和解を進めるに当たって,原告も被告も自分の感情が邪魔をすることがあります。頭では和解をした方が得であることは分かっているのに,相手に少しでも譲るということが感情的にできない場合です。
このようなケースでは弁護士が,依頼者の感情を受け入れながら,その納得を導いていくことが求められます。
3 納得してもらうには
依頼者に納得をしてもらうためには,話し方をよく勉強する必要があります。営業マンの営業話法については,様々な研究がされており,大変参考になります。

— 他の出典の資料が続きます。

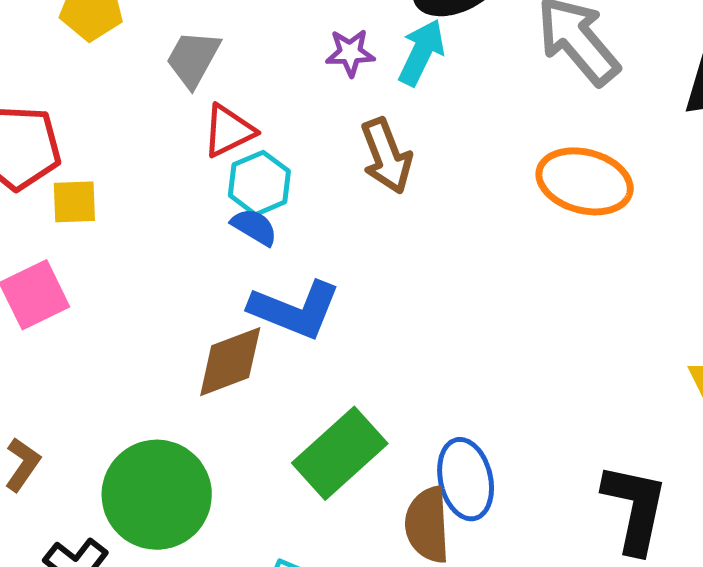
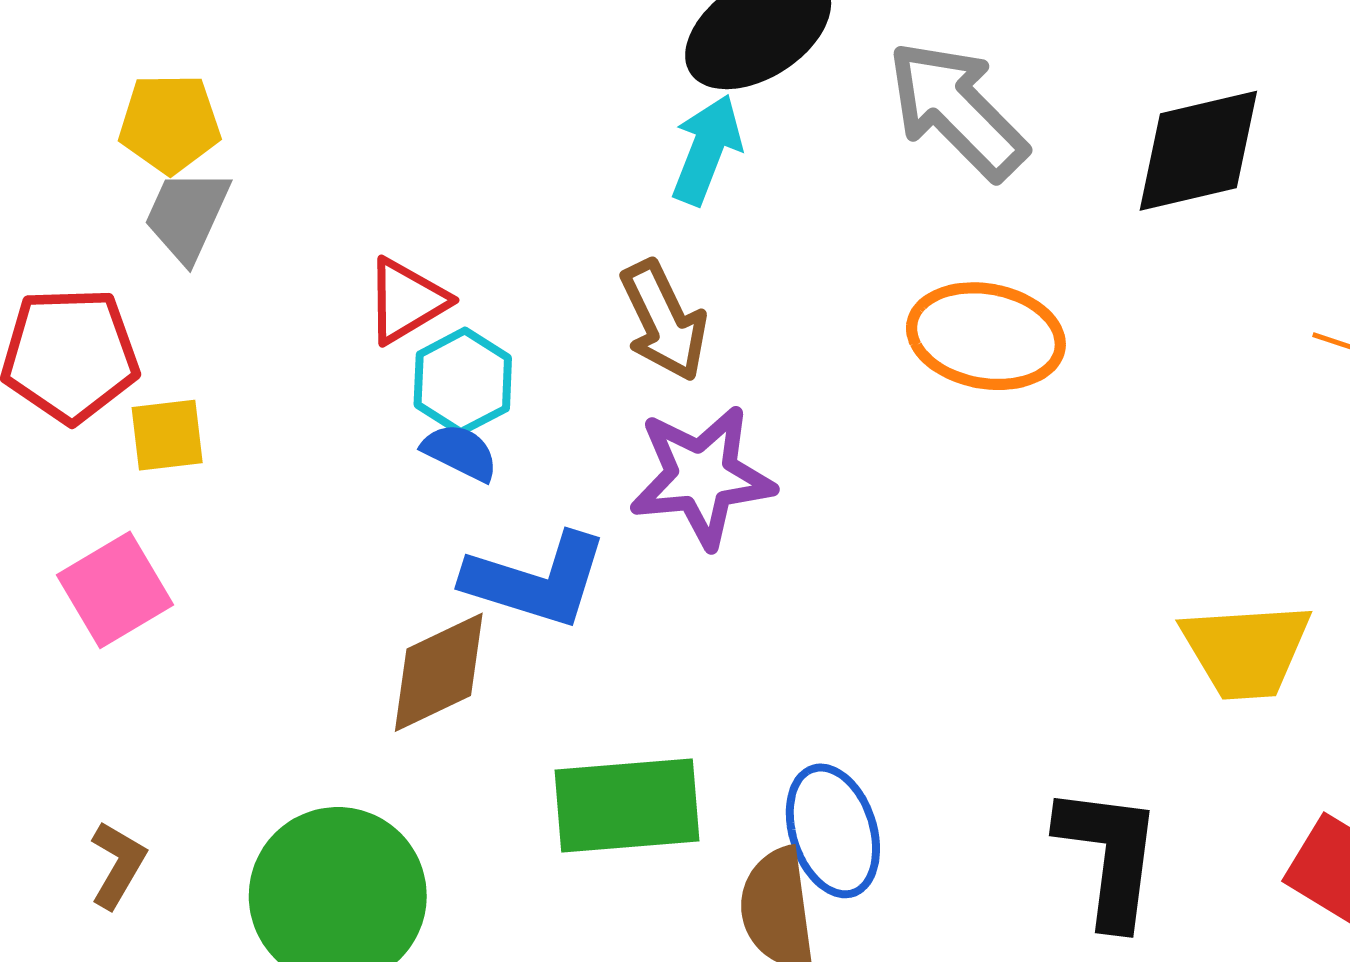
purple star: (350, 53) -> (702, 476), moved, size x1.8
gray trapezoid: (193, 59) -> (187, 215), moved
green rectangle: (340, 453) -> (627, 805), turned 42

「営業の魔法」(中村信仁著)からいくつか紹介したいと思います。
4 人間力
弁護士が,依頼者に納得してもらうには,まず依頼者から好かれること,信頼されることが大切です。
「営業の魔法」では,嫌われる人と好かれる人が紹介されています。
嫌われる人
- 横柄な人
- 嘘をつく人
- 不潔な人
- 知ったかぶる人
- 場の空気を乱す人
- 人の話をさえぎる人
- 話を横取りする人
- 話を聞かない人
- 人を否定する人
- 人を不安にさせる人
好かれる人
- 謙虚な人
- 正直な人
- 清潔な人
- 感動する人
- バランスのよい人
- 順番を守る人
- 相手に敬意を払う人
- 聞き上手な人
- 認めてくれる人
- 安心させる人
嫌われる人の反対が好かれる人ですね。努力を重ねていかなければなりません。
5 集中力
依頼者から好かれていることを前提として,これから少し技術的な話になります。
納得をしてもらうには,集中力が必要です。これは,弁護士の集中力ではなく,依頼者の集中力です。
気が散るような環境では,話に集中できませんし,思考も深まりません。浅い思考に止まっていると,今まで抱き続けてきた感情が優位に立ってしまいます。
事務所の遮音された部屋で話をするのが最適ですが,裁判所での和解や調停の待ち時間に,結論を出さなければならないこともあります。
そのような場合,大勢の人が待機している待合室では,周りの人が気になり,話に集中してもらうことはできません。そんな場合は,人の少ないロビーの隅や廊下の端で話した方がよいことがあります。
6 瞬間の沈黙
結論を導く場合に,考えるべきことは複数あります。多くの問題を同時に考えようとしても,うまく整理できません。いくつかの問題を一つずつ考えて結論を出し,それから次の問題に進んでいきます。
いくつかの選択肢から一つを選ぶという決断を順を追って繰り返していくこととなります。弁護士は考慮すべき問題点を整理して,一つ一つ提示して,一つ一つ依頼者に選択をしてもらいます。一度に沢山の問題を提示すると依頼者は混乱してしまいます。
このように話をするときに大切なのが「間」です。ある問題を提示したとき,必ず依頼者は頭で考えます。その時間帯は黙っていなければなりません。
多くの人は頭で考えるときには相手から目線を外します。ですから,相手が目線を外したということは考えているということですから,私は沈黙します。やがて目線が私の方へかえってきます。それは考えがまとまったということですから,私は話を始めます。このように「間」というものは非常に大切です。